Computational work for OSPEAD parameterization

I'd like to know Ruckniums opinion on this.

The proposal was developed with my input.

From the beginning, the plan was to get help from C++ developers. From the original proposal:

I will work with j-berman and mj to develop and implement OSPEAD, as they outlined in their own CSS proposals.

j-berman is working on Seraphis now. mj's proposal to help with OSPEAD failed to raise funds.

isthmus approached me after the January 18, 2022 Monero Research Lab meeting where I said

So like I have said before, OSPEAD will have some blind spots due to lack of C++ support. But the plan is mostly intact. Unless someone else wants to work on the C++ work or mj finds funding another way....With a slow implementation, the estimate will not be as precise. And we will probably not have a good measure of how precise it is.

Under certain regularity conditions, the estimator of the real spend age distribution is guaranteed to get the right answer when the sample size is infinite. (The estimator is consistent). Of course, the number of Monero transactions is not infinite. In situations such as this, it is recommended to use two related statistical procedures:

Monte Carlo simulation. You generate a sample with a random number generator. Then you apply your estimator to the sample. Then generate and estimate again many times. Usually 1000+, but 100 may be acceptable if the estimation takes a long time. Then you compare the estimation results to the true values of what you are trying to estimate. You know the true values since you chose them when you generated the random sample. If the estimates are close to the true value, that's good news. If not, you need to increase the sample size (in our case it would be increasing the time window of the sample from weekly to monthly) or adjust the estimator.
Bootstrapping. Here the real data is used. You randomly sample from the real data with replacement, run the estimator, and store the results. Like Monte Carlo simulation, you do this 1000+ times. The stored results can tell you the approximate variability of the estimator. It can be used to calculate confidence intervals. If the estimate is precise, great. If not, you need to take the low precision into account when making decisions based on the estimate.

If you have an estimation procedure that is already computationally intensive and then do it 1,000+ times for Monte Carlo simulation and bootstrapping, you are potentially colliding with the limits of feasibility. The estimator is now written in R. R can be fast, but it has known weaknesses in these circumstances:

Sometimes R code just isn’t fast enough....Typical bottlenecks that C++ can address include:

Loops that can’t be easily vectorised because subsequent iterations depend on previous ones.

Recursive functions, or problems which involve calling functions millions of times.
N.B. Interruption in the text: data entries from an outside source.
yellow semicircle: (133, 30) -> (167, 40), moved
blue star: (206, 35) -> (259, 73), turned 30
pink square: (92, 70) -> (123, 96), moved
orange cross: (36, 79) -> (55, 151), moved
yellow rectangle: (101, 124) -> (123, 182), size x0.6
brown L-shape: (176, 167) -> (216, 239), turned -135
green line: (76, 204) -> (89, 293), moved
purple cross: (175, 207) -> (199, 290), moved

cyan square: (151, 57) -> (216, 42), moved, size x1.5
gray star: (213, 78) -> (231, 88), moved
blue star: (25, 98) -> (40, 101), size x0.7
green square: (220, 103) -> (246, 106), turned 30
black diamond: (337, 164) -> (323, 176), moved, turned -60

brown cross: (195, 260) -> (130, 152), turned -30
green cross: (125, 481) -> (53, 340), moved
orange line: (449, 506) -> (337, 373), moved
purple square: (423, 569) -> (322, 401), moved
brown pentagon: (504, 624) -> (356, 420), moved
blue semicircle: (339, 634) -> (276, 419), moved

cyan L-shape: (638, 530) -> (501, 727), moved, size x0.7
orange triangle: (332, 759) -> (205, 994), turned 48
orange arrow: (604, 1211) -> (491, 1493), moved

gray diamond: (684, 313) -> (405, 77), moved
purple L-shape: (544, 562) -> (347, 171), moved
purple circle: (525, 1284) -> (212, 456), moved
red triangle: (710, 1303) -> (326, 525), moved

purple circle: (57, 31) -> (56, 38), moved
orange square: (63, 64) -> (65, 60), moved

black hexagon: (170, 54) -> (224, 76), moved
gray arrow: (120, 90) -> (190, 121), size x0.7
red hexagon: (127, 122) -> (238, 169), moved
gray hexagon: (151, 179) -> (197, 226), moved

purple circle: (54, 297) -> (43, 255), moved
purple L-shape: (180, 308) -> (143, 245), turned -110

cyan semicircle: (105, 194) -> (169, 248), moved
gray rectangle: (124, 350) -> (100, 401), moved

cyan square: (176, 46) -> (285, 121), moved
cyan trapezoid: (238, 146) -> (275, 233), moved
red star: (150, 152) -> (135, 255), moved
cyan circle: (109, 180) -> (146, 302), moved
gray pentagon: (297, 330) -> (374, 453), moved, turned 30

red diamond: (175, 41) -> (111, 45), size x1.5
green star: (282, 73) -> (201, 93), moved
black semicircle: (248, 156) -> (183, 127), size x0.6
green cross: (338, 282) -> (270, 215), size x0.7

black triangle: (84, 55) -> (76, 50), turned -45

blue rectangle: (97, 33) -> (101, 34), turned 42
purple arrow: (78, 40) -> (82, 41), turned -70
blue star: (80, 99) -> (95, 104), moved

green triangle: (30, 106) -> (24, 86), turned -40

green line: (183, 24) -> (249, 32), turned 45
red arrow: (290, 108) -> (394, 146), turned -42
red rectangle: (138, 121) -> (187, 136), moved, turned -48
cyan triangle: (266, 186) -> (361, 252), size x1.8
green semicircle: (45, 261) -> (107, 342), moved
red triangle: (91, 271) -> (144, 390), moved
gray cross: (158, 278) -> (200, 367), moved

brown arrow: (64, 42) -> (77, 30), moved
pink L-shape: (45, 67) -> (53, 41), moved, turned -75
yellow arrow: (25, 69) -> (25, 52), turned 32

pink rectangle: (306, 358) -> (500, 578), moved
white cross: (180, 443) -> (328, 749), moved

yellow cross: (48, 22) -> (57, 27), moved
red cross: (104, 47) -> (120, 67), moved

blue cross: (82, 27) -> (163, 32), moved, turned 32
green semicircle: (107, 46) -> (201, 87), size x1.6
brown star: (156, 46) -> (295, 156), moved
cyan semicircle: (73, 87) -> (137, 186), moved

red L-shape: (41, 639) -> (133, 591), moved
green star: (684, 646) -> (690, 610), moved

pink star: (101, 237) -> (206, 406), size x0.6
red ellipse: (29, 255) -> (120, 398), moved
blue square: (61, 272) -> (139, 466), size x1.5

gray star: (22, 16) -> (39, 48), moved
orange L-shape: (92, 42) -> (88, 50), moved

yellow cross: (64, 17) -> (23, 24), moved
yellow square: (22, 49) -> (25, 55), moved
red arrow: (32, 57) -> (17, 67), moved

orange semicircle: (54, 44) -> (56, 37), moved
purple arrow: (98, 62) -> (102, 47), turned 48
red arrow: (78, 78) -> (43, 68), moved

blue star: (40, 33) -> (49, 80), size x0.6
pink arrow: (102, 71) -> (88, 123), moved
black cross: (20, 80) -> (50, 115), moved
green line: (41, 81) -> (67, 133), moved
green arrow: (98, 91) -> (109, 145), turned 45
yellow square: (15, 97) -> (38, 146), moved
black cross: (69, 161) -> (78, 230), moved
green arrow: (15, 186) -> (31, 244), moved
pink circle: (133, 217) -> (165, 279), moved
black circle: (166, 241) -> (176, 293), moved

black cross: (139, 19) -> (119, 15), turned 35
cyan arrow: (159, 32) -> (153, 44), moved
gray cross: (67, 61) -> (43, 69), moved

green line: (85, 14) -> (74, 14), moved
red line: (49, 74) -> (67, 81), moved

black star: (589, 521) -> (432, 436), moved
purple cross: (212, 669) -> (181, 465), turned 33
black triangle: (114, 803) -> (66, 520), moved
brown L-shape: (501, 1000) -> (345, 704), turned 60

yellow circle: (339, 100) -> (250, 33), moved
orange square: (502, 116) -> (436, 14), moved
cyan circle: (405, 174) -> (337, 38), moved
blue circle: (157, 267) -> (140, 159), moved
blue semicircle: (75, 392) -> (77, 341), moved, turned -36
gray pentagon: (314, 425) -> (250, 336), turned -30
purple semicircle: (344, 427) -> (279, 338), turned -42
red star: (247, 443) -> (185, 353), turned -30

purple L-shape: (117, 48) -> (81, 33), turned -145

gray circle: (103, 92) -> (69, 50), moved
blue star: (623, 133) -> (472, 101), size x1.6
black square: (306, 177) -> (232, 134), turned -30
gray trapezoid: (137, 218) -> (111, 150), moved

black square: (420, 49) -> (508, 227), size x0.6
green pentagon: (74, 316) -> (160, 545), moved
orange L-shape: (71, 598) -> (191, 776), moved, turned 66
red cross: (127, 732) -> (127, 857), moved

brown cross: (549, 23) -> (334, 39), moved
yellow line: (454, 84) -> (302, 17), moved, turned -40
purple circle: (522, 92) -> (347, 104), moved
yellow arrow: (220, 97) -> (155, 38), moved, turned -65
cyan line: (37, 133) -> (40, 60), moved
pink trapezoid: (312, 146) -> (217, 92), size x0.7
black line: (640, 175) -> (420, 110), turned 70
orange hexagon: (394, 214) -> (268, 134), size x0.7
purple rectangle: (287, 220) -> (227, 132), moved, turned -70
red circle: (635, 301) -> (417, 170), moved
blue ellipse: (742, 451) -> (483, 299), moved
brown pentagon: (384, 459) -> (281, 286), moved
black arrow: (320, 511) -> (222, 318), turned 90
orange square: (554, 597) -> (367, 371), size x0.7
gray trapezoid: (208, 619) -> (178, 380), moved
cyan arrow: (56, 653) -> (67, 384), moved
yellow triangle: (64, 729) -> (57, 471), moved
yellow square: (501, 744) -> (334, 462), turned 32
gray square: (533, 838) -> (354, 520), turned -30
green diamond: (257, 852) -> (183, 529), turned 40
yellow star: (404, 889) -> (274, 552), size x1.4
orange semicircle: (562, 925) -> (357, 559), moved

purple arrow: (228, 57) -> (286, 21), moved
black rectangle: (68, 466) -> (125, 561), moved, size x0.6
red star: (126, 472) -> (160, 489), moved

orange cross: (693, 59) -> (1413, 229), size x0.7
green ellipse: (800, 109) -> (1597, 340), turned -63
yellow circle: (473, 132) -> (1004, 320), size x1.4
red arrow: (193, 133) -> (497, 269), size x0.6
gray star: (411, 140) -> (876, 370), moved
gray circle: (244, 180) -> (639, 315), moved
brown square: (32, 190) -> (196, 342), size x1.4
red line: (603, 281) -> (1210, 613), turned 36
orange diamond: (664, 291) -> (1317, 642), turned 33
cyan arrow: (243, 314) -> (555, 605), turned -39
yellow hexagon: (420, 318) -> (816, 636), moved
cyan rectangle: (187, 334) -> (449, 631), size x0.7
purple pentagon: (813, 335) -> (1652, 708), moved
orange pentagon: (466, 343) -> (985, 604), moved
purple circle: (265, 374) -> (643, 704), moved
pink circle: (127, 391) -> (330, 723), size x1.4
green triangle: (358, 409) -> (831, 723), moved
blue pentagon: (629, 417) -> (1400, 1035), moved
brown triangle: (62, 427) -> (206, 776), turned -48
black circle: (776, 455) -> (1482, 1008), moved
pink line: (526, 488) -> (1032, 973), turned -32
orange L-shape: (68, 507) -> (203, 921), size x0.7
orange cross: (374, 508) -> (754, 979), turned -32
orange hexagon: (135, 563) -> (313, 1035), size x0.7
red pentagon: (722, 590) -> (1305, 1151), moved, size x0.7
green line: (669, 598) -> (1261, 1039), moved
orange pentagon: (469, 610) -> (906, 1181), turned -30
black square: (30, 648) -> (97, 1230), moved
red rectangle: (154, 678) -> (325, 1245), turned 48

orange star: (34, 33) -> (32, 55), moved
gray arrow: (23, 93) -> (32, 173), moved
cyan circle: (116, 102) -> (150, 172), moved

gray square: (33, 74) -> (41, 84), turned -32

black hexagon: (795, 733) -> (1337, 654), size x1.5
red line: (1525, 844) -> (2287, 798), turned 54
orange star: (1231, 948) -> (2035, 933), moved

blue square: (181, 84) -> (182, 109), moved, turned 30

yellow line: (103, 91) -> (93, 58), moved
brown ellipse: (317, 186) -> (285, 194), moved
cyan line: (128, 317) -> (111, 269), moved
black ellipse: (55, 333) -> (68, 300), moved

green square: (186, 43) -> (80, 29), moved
The overhead of calling a function in C++ is much lower than in R.

Problems that require advanced data structures and algorithms that R doesn’t provide. Through the standard template library (STL), C++ has efficient implementations of many important data structures, from ordered maps to double-ended queues.

I believe that it will be possible to have one run of the R code for each week of data if this CCS proposal is not funded. Monte Carlo simulation and bootstrapping with the real spend age estimator are probably not possible with R. They are only possible with a compiled language like C++ or Rust.

Having little knowledge of the finite-sample performance of the estimator makes me nervous as a statistician. The phrases that come to mind are "blind spots" and "corner cutting". If isthmus is willing to manage the C++/Rust writing and the community is willing to fund it, then we should definitely do it.

My main concern with this proposal is that Cheyenne Atapour does not have much public C++ code to judge his capability to execute. I am writing a small "test" for Cheyenne to satisfy my concerns about this.

isthmus has an extensive body of work / contributions to the Monero project / active MRL member who is undertaking this proposal under the banner of their real company leaving no doubt of 'is this a great proposal' or not. But i must pose these questions with the bigger picture in mind.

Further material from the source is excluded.